--- Aim of the task ---
Without the pictures, set down the records below word for word.

--- Records for the task ---

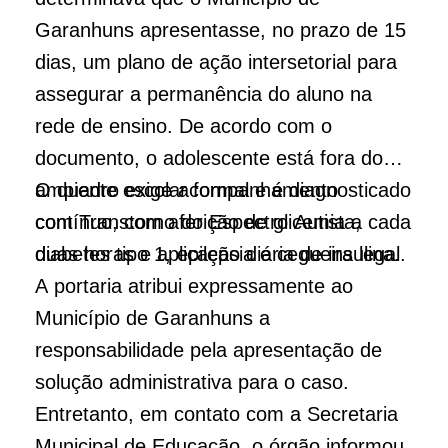
Garanhuns apresentasse, no prazo de 15
dias, um plano de ação intersetorial para
assegurar a permanência do aluno na
rede de ensino. De acordo com o
documento, o adolescente está fora do
ambiente escolar formal e é diagnosticado
O quadro exige acompanhamento
com Transtorno do Espectro Autista,
contínuo, com aferição de glicemia a cada
diabetes tipo 1, epilepsia e cegueira legal.
duas horas e aplicação diária de insulina.
A portaria atribui expressamente ao
Município de Garanhuns a
responsabilidade pela apresentação de
solução administrativa para o caso.
Entretanto, em contato com a Secretaria
Municipal de Educação, o órgão informou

--- Result ---
Garanhuns apresentasse, no prazo de 15
dias, um plano de ação intersetorial para
assegurar a permanência do aluno na
rede de ensino. De acordo com o
documento, o adolescente está fora do
ambiente escolar formal e é diagnosticado
O quadro exige acompanhamento
com Transtorno do Espectro Autista,
contínuo, com aferição de glicemia a cada
diabetes tipo 1, epilepsia e cegueira legal.
duas horas e aplicação diária de insulina.
A portaria atribui expressamente ao
Município de Garanhuns a
responsabilidade pela apresentação de
solução administrativa para o caso.
Entretanto, em contato com a Secretaria
Municipal de Educação, o órgão informou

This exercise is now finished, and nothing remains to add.